In den anderen Kategorien gab es ähnliche Ergebnisse: 89 Prozent der Teilnehmer aus China bestätigten, dass ihre KI-Projekte die Funktionalität lieferten, für die sie konzipiert worden waren (DACH: 30 Prozent), und 82 Prozent gaben an, dass die KI-Projekte innerhalb des Budgets abgeschlossen wurden (DACH: 28 Prozent).

Auch bei der Einschätzung des Reifegrads der KI in den Unternehmen gab es erhebliche Unterschiede zwischen den Regionen: Während Unternehmen in der DACH-Region und Großbritannien sich als eher durchschnittlich einstuften (Stufe 2), glauben Unternehmen in den USA, dass sie auf dem Weg zur Etablierung von KI-Lösungen sind (Stufe 3). Die chinesischen Teilnehmer der Studie gingen noch einen Schritt weiter und gaben an, dass sie bei der Einführung von KI bereits weit fortgeschritten sind und sich bereits mit der Optimierung befassen (Stufe 4).

(Noch) Kein Grund zur Sorge

Wenngleich diese Ergebnisse ein besorgniserregendes Bild von Europas Status als Industrie in Bezug auf die Nutzung von industrieller KI zeichnen, besteht laut MHP noch kein Grund zur Sorge. Es werde noch lange dauern, bis man mit Sicherheit sagen könne, welche spürbaren Auswirkungen ein hoher KI-Reifegrad auf den globalen Wettbewerb und die sich verschiebende Machtdynamik zwischen den USA, China und Europa haben wird, erklären die Studienautoren. Mittel- bis langfristig werde es eine Herausforderung sein, diesen Rückstand aufzuholen, denn die Anforderungen der Unternehmen an KI-basierte Lösungen seien sehr individuell.
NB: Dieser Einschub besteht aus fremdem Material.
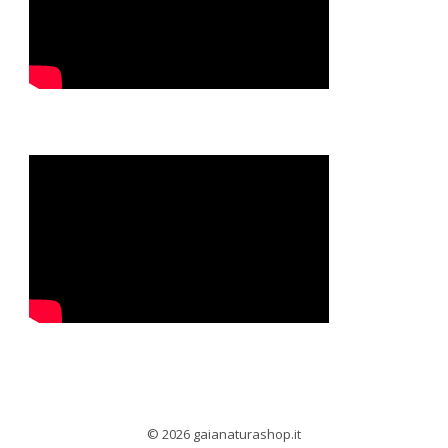
© 2026 gaianaturashop.it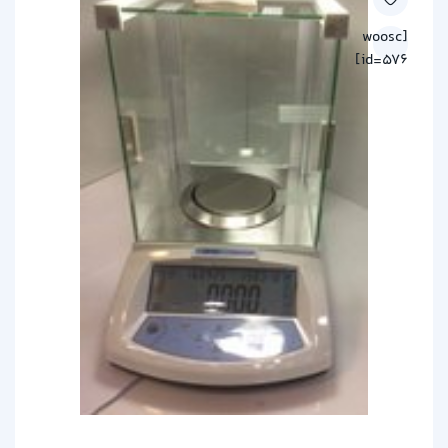
[woosc
id=576]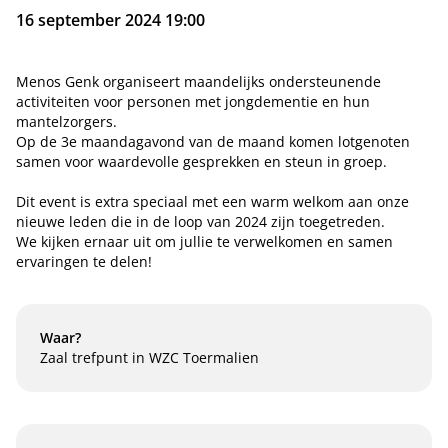
16 september 2024 19:00
Menos Genk organiseert maandelijks ondersteunende
activiteiten voor personen met jongdementie en hun
mantelzorgers.
Op de 3e maandagavond van de maand komen lotgenoten
samen voor waardevolle gesprekken en steun in groep.
Dit event is extra speciaal met een warm welkom aan onze
nieuwe leden die in de loop van 2024 zijn toegetreden.
We kijken ernaar uit om jullie te verwelkomen en samen
ervaringen te delen!
Waar?
Zaal trefpunt in WZC Toermalien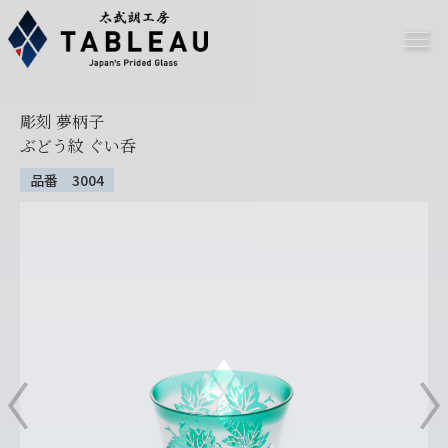
彫刻 夢柄子
ぶどう紋 ぐい呑
品番 3004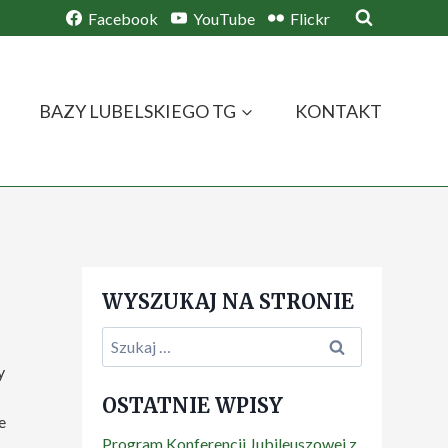
Facebook
YouTube
Flickr
BAZY LUBELSKIEGO TG
KONTAKT
WYSZUKAJ NA STRONIE
Szukaj:
y
OSTATNIE WPISY
e
Program Konferencji Jubileuszowej z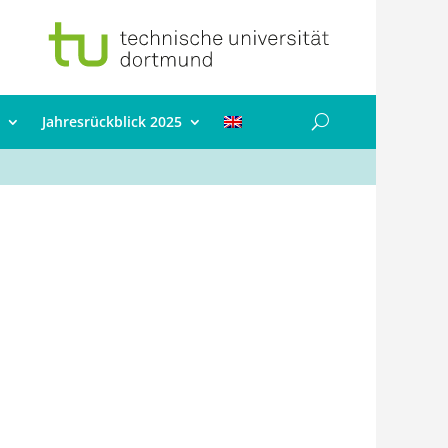
Jahresrückblick 2025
Während einige Unternehmen bereits in bestimmten Bereichen von den Vorteilen der industriellen KI profitieren, müssen andere aufgrund ihrer individuellen Anforderungen und Anwendungsbereiche erst noch prüfen, wie viel Mehrwert ihnen die industrielle KI bietet. Den Umfrageergebnissen zufolge scheinen die meisten Unternehmen in den USA und China diese Hürde bereits überwunden zu haben.

Die Erfüllung individueller Anforderungen ist jedoch nicht der einzige Faktor, der sich auf die positive Bewertung des KI-Reifegrads und die Verbreitung von KI-basierten Lösungen auswirkt - auch politische Anreize und Maßnahmen spielen eine Rolle. Hier verweist MHP vor allem auf Chinas Entwicklungsplan für die neue Generation der künstlichen Intelligenz (AIDP) von 2017. Dieser hat das Ziel, China bis 2030 zum weltweit führenden Innovationszentrum für KI zu machen. In den USA wiederum erhalten Unternehmen mit dem Inflation Reduction Act (IRA) aus dem Jahr 2022 auch einen politischen Anreiz, ein positives Umfeld für die KI-Forschung und -Entwicklung zu schaffen.
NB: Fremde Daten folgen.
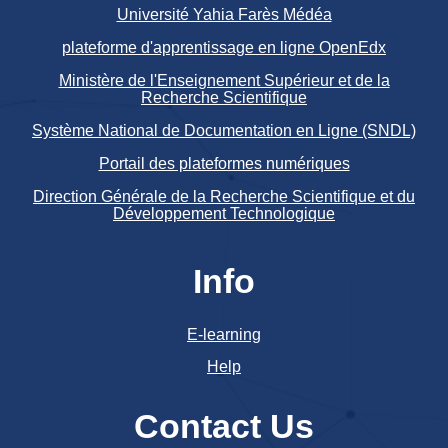
Université Yahia Farès Médéa
plateforme d'apprentissage en ligne OpenEdx
Ministère de l'Enseignement Supérieur et de la
Recherche Scientifique
Système National de Documentation en Ligne (SNDL)
Portail des plateformes numériques
Direction Générale de la Recherche Scientifique et du
Développement Technologique
Info
E-learning
Help
Contact Us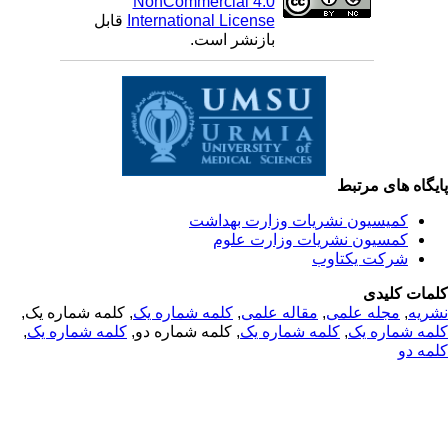
NonCommercial 4.0
International License
قابل
بازنشر است.
یگاه های مرتبط
کمیسیون نشریات وزارت بهداشت
کمسیون نشریات وزارت علوم
شرکت یکتاوب
مات کلیدی
ریه
,
مجله علمی
,
مقاله علمی
,
کلمه شماره یک
, کلمه شماره یک,
مه شماره یک
,
کلمه شماره یک
, کلمه شماره دو,
کلمه شماره یک
,
مه دو
© 2025 All Rights Reserved | Health Science Monitor | Designed &
Developed by : Yektaweb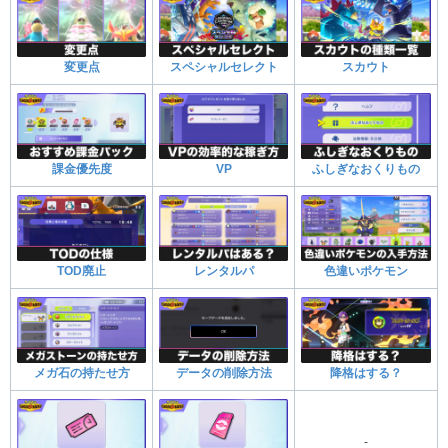
変更点
スペシャルセレクト
スカウト
課金優先度
VP
ふしぎなおくりもの
TOD廃止
レンタルパ
色違いポケモン
メガ石の持たせ方
データの削除方法
降格はする？
-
Diese Initiativen haben die digitale Transformation beschleunigt, aber mehr noch, sie haben sich auch als treibende Kraft für die erfolgreiche Integration von KI-Projekten in diesen Regionen erwiesen. Dies hat das Vertrauen der Unternehmen in ihre KI-Fähigkeiten gestärkt und ihre Bereitschaft erhöht, Risiken einzugehen und im Bereich der industriellen KI zu experimentieren.
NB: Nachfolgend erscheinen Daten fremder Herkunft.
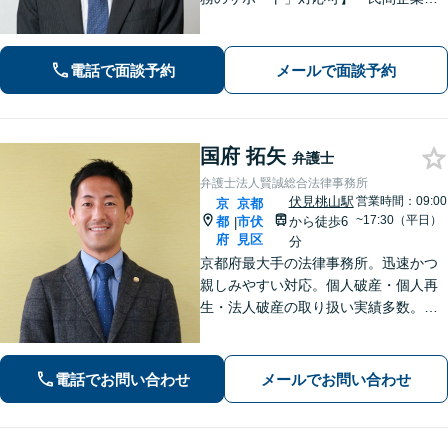
の出向経験あり」「じっくり丁寧にお
話をうかがいます」実態に即したアド
バイスで経営をサポートします！【休
電話で面談予約
メールで面談予約
日・夜間相談あり】
国府 拓矢
弁護士
弁護士法人賢誠総合法律事務所
伏見桃山駅
営業時間：09:00
京
京都
~17:30（平日）
都
市伏
から徒歩6
|
府
見区
分
京都府最大手の法律事務所。迅速かつ
親しみやすい対応。個人破産・個人再
生・法人破産の取り扱い実績多数。
【初回面談30分無料＆後払い・分割払
いOK】【メール相談可】【近鉄桃山御
陵前駅・京阪中書島駅徒歩10分】
電話でお問い合わせ
メールでお問い合わせ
Europäische Unternehmen neigten hingegen dazu, strategisch weniger nuanciert vorzugehen und konzentrierten sich zu sehr auf die wirtschaftliche Machbarkeit und Kosteneffizienz - möglicherweise auf Kosten des Innovationspotenzials, so die Studienautoren.

Fachkräftemangel ist größtes Hemmnis

Ein hartnäckigeres Hindernis ist der Mangel an qualifizierten Arbeitskräften. So ergab die Studie, dass es insbesondere an qualifizierten Arbeitskräften fehlt, die über die notwendigen Fähigkeiten verfügen, um die Möglichkeiten der KI im geschäftlichen Kontext zu erkennen, zu integrieren und die Technologie gewinnbringend einzusetzen. In China stimmten 88 Prozent der Befragten der Aussage zu, über ausreichend viele Teammitglieder zu verfügen, um die Arbeit in KI-Projekten zu erledigen. In der DACH-Region bejahten das nur 36 Prozent.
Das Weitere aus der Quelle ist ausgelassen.